- **Source information**
....................

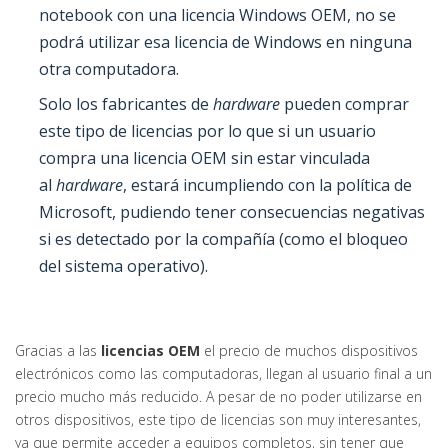
notebook con una licencia Windows OEM, no se
podrá utilizar esa licencia de Windows en ninguna
otra computadora.
Solo los fabricantes de
hardware
pueden comprar
este tipo de licencias por lo que si un usuario
compra una licencia OEM sin estar vinculada
al
hardware
, estará incumpliendo con la política de
Microsoft, pudiendo tener consecuencias negativas
si es detectado por la compañía (como el bloqueo
del sistema operativo).
Gracias a las
licencias OEM
el precio de muchos dispositivos
electrónicos como las computadoras, llegan al usuario final a un
precio mucho más reducido. A pesar de no poder utilizarse en
otros dispositivos, este tipo de licencias son muy interesantes,
ya que permite acceder a equipos completos, sin tener que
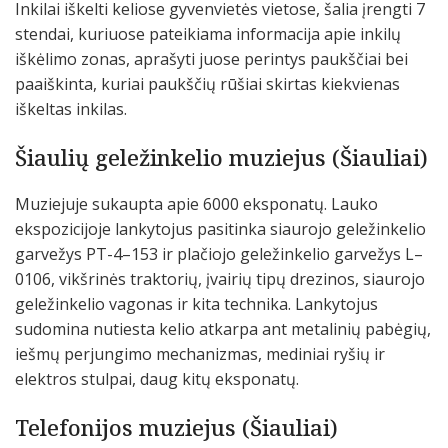
Inkilai iškelti keliose gyvenvietės vietose, šalia įrengti 7
stendai, kuriuose pateikiama informacija apie inkilų
iškėlimo zonas, aprašyti juose perintys paukščiai bei
paaiškinta, kuriai paukščių rūšiai skirtas kiekvienas
iškeltas inkilas.
Šiaulių geležinkelio muziejus (Šiauliai)
Muziejuje sukaupta apie 6000 eksponatų. Lauko
ekspozicijoje lankytojus pasitinka siaurojo geležinkelio
garvežys PT-4–153 ir plačiojo geležinkelio garvežys L–
0106, vikšrinės traktorių, įvairių tipų drezinos, siaurojo
geležinkelio vagonas ir kita technika. Lankytojus
sudomina nutiesta kelio atkarpa ant metalinių pabėgių,
iešmų perjungimo mechanizmas, mediniai ryšių ir
elektros stulpai, daug kitų eksponatų.
Telefonijos muziejus (Šiauliai)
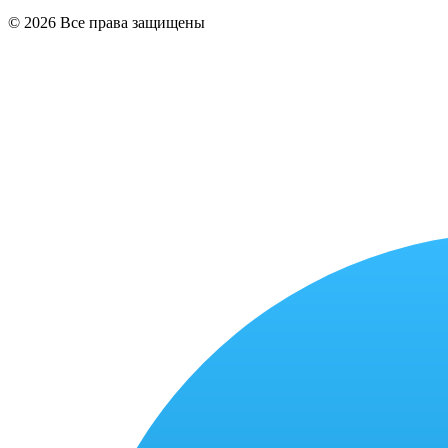
© 2026 Все права защищены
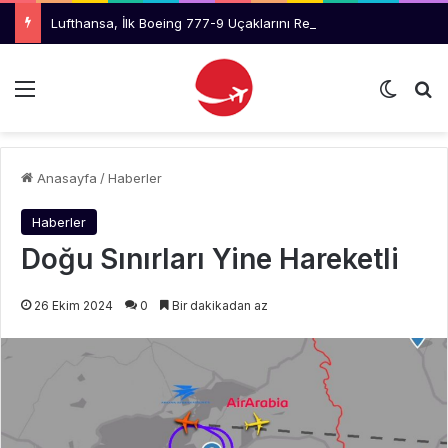
Lufthansa, İlk Boeing 777-9 Uçaklarını Reddetmeyi Değerlendiriyor
Menü
Dış gö
Ar
Anasayfa
/
Haberler
Haberler
Doğu Sınırları Yine Hareketli
26 Ekim 2024
0
Bir dakikadan az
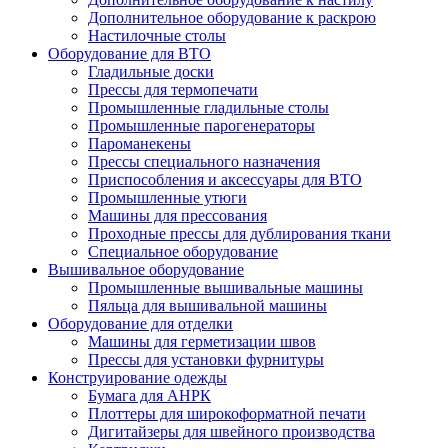
Дополнительное оборудование к раскрою
Настилочные столы
Оборудование для ВТО
Гладильные доски
Прессы для термопечати
Промышленные гладильные столы
Промышленные парогенераторы
Пароманекены
Прессы специального назначения
Приспособления и аксессуары для ВТО
Промышленные утюги
Машины для прессования
Проходные прессы для дублирования ткани
Специальное оборудование
Вышивальное оборудование
Промышленные вышивальные машины
Пяльца для вышивальной машины
Оборудование для отделки
Машины для герметизации швов
Прессы для установки фурнитуры
Конструирование одежды
Бумага для АНРК
Плоттеры для широкоформатной печати
Дигитайзеры для швейного производства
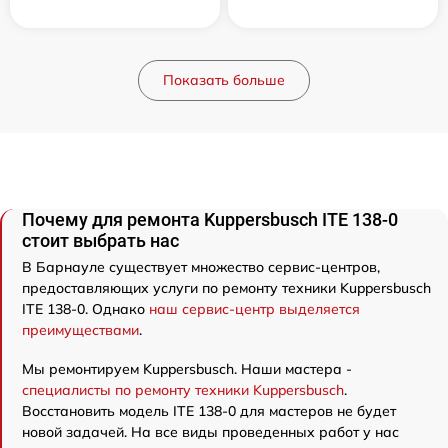
Показать больше
Почему для ремонта Kuppersbusch ITE 138-0
стоит выбрать нас
В Барнауле существует множество сервис-центров,
предоставляющих услуги по ремонту техники Kuppersbusch
ITE 138-0. Однако
наш сервис-центр выделяется
преимуществами
.
Мы ремонтируем Kuppersbusch. Наши мастера -
специалисты по ремонту техники Kuppersbusch
.
Восстановить модель ITE 138-0 для мастеров не будет
новой задачей. На все виды проведенных работ у нас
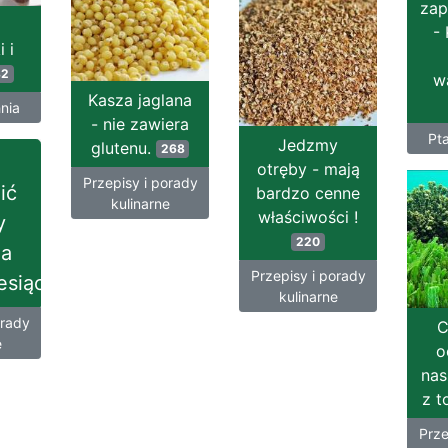
zap
-
 i
82
w
Kasza jaglana
nia
- nie zawiera
Pt
Jedzmy
glutenu.
268
otręby - mają
Przepisy i porady
ić
bardzo cenne
kulinarne
właściwości !
y
220
ia
Przepisy i porady
esiączkowego.
kulinarne
orady
C
e
o
nas
z t
Prze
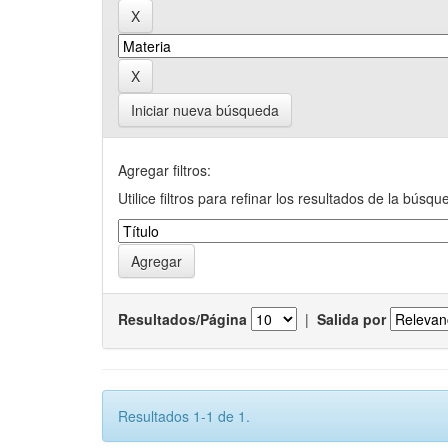
Iniciar nueva búsqueda
Agregar filtros:
Utilice filtros para refinar los resultados de la búsqu
Resultados/Página
|
Salida por
Resultados 1-1 de 1.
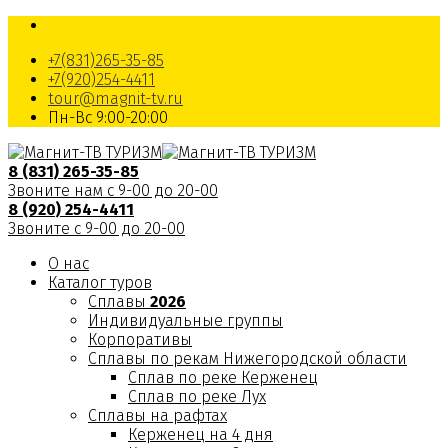
+7(831)265-35-85
+7(920)254-4411
tour@magnit-tv.ru
Пн-Вс 9:00-20:00
8 (831) 265-35-85
Звоните нам с 9-00 до 20-00
8 (920) 254-4411
Звоните с 9-00 до 20-00
О нас
Каталог туров
Сплавы
2026
Индивидуальные группы
Корпоративы
Сплавы по рекам Нижегородской области
Сплав по реке Керженец
Сплав по реке Лух
Сплавы на рафтах
Керженец на 4 дня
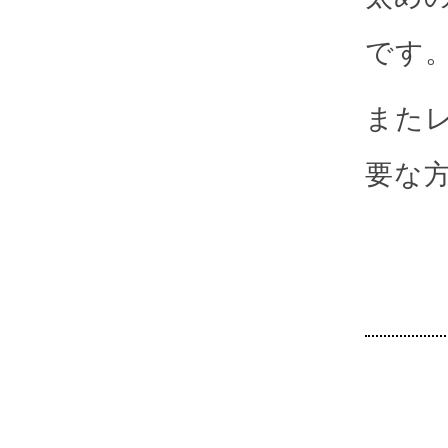
です
また
要な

....................

- **Task details**
Select all lines in the listing that include the word "Звоните".

- **Written answer**
Звоните нам с 9-00 до 20-00
Звоните с 9-00 до 20-00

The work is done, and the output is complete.